Contingency Management as a Treatment for Opioid Use Disorder and Stimulant Use Disorder in a Primary Care Setting
Overview
- Phase
- Not Applicable
- Intervention
- Not specified
- Conditions
- Opioid Use Disorder
- Sponsor
- University of Minnesota
- Enrollment
- 56
- Locations
- 1
- Primary Endpoint
- Preliminary efficacy of CM on clinical outcomes: Visit Frequency
- Status
- Active, not recruiting
- Last Updated
- 7 months ago
Overview
Brief Summary
Contingency management (CM) is a behavioral intervention that involves incentivizing participants for target behaviors in a clinical setting. When applied to the treatment of substance use disorders, it has demonstrated efficacy in reducing the number of urine toxicology screens positive for illicit substances and increased engagement in treatment programs. However, there is a need to translate CM treatment to primary care settings. This study will implement and assess a CM program for patients with opioid use disorder, with or without comorbid stimulant use disorder, initiating outpatient addiction medicine services at a family medicine residency clinic. Eligible patients will earn monetary incentives for attending addiction medicine appointments and abstaining from substances during outpatient treatment. Data gathered from this pilot program will be used to improve patient outcomes, treatment, and retention for persons receiving medications for opioid use disorder (MOUDs) in a primary care setting.
Investigators
Eligibility Criteria
Inclusion Criteria
- •At least 18 years of age
- •Diagnosis of Opioid Use Disorder and/or Stimulant Use Disorder
- •Recently initiated medications for opioid use disorder (MOUDs) at Broadway Family Medicine (BFM), within 2 weeks of recruitment
- •Have an active prescription for buprenorphine-naloxone (Suboxone)
Exclusion Criteria
- •Prescription for an amphetamine would exclude patients from the abstinence-based CM, but they could participate in the attendance-only CM.

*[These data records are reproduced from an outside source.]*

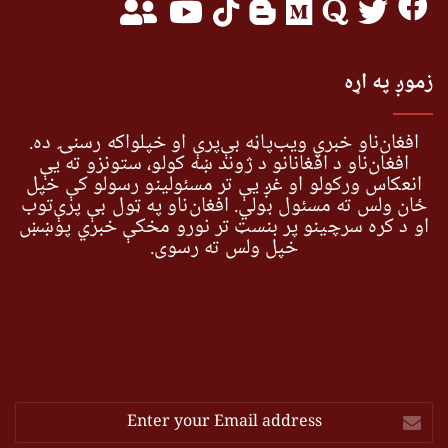
زموږ په اړه
افغان‌ناو خبري ویب‌پاڼه بې‌پرې او خپلواکه رسنۍ ده.
افغان‌ناو د افغانانو د ژوند ښه کولو، ستونزو ته یې
انعکاس ورکولو او غږ یې تر مسئولینو رسولو کې خپل
ځان ولس ته مسئول بولي. افغان‌ناو په ټول بې پرې‌توب
او د کره سرچینو پر بنسټ تر نورو مخکې خبري پوښښ
خپل ولس ته رسوي.
Enter
your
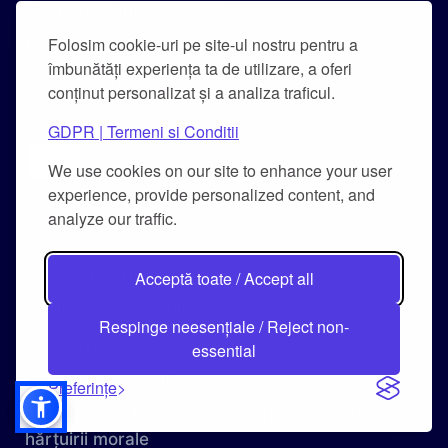
Cooperare Interculturală
Folosim cookie-uri pe site-ul nostru pentru a
Course Catalogue
îmbunătăți experiența ta de utilizare, a oferi
Studii în străinatate
conținut personalizat și a analiza traficul.
GDPR | Termeni si Conditii
We use cookies on our site to enhance your user
experience, provide personalized content, and
analyze our traffic.
Regulamente și metodologii
Politica referitoare la calitate
Acceptă toate / Accept all
Declarația Rectorului
Respinge neesențiale / Reject non-
Obiectivele Calității
essential
Carta Universității
Preferințe
Combaterea hărțuirii pe criteriu de sex și a
hărțuirii morale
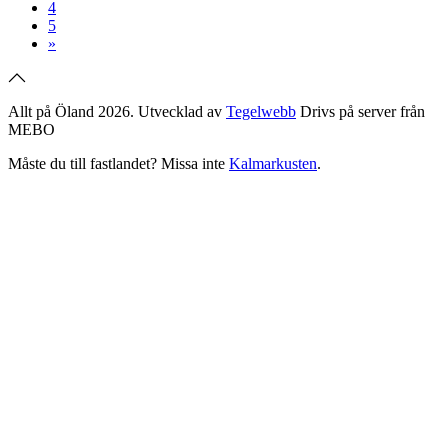
4
5
»
Allt på Öland 2026. Utvecklad av
Tegelwebb
Drivs på server från
MEBO
Måste du till fastlandet? Missa inte
Kalmarkusten
.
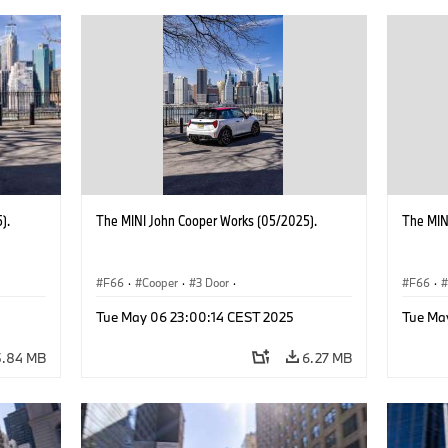
).
The MINI John Cooper Works (05/2025).
The MIN
F66
·
Cooper
·
3 Door
·
F66
·
 Works
MINI John Cooper Works
·
John Cooper Works
MINI J
Tue May 06 23:00:14 CEST 2025
Tue Ma
5.84 MB
6.27 MB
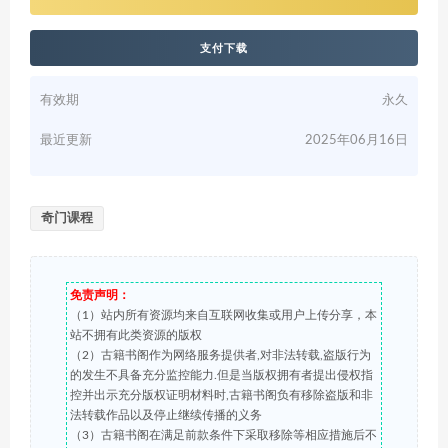
支付下载
有效期
永久
最近更新
2025年06月16日
奇门课程
免责声明：
（1）站内所有资源均来自互联网收集或用户上传分享，本
站不拥有此类资源的版权
（2）古籍书阁作为网络服务提供者,对非法转载,盗版行为
的发生不具备充分监控能力.但是当版权拥有者提出侵权指
控并出示充分版权证明材料时,古籍书阁负有移除盗版和非
法转载作品以及停止继续传播的义务
（3）古籍书阁在满足前款条件下采取移除等相应措施后不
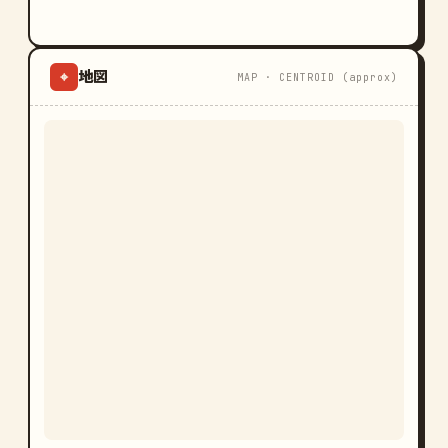
地図
⌖
MAP · CENTROID (approx)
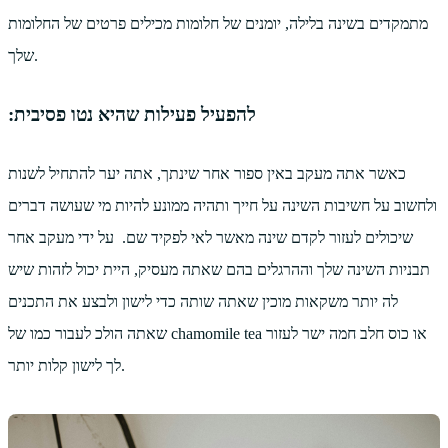
מתמקדים בשינה בלילה, יומנים של חלומות מכילים פרטים של החלומות
שלך.
:להפעיל פעילות שהיא נטו פסיבית
כאשר אתה מעקב באין ספור אחר שינתך, אתה יער להתחיל לשנות
ולחשוב על חשיבות השינה על חייך ותהיה ממונע להיות מי שעושה דברים
שיכולים לעזור לקדם שינה מאשר לאי לפקיד שם. על ידי מעקב אחר
תבניות השינה שלך וההרגלים בהם שאתה מעסיק, היית יכול לזהות שיש
לה יותר משקאות מוכין שאתה שותה כדי לישון ולבצע את התכנים
שאתה הולכ לעבור כמו של chamomile tea או כוס חלב חמה ישר לעזור
לך לישון קלות יותר.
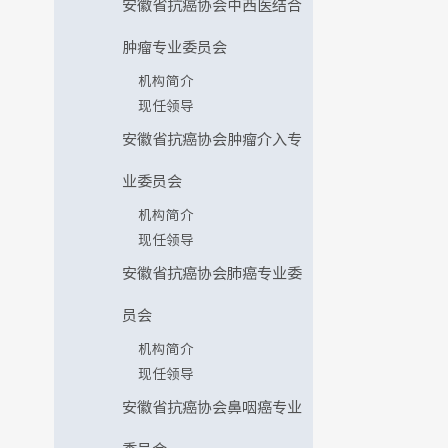
安徽省抗癌协会中西医结合
肿瘤专业委员会
机构简介
现任领导
安徽省抗癌协会肿瘤介入专
业委员会
机构简介
现任领导
安徽省抗癌协会肺癌专业委
员会
机构简介
现任领导
安徽省抗癌协会鼻咽癌专业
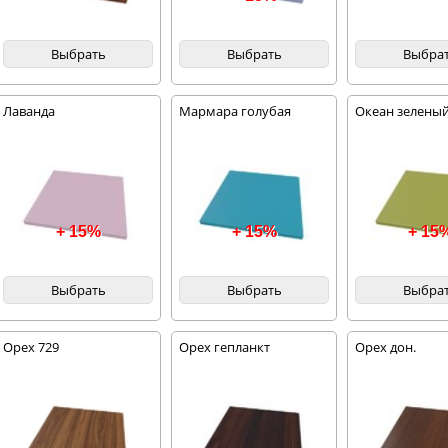
Выбрать
Выбрать
Выбра
Лаванда
Мармара голубая
Океан зелены
+ 15%
+ 15%
+ 15
Выбрать
Выбрать
Выбра
Орех 729
Орех гепланкт
Орех дон.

- •Dementia, development disabilities, or cognitive functioning that is too low to participate in study measures, as determined by chart review and consultation with overseeing physician.
Outcomes
Primary Outcomes
Preliminary efficacy of CM on clinical outcomes: Visit Frequency
Time Frame: 30 days post-intervention
Number of completed clinical visits per patient during the CM program.
Feasibility of CM for OUD in primary care: Retention
Time Frame: 30 days post-intervention
Of those patients who enroll in the intervention study, the percent that complete the CM intervention period.
Preliminary efficacy of CM on clinical outcomes: Urine toxicology
Time Frame: 30 days post-intervention
Percentage of UDS results that are negative for stimulants during the CM intervention period.
Feasibility of CM for OUD in primary care: Recruitment
Time Frame: 30 days post-intervention
percentage of patients invited to participate enroll in the treatment intervention.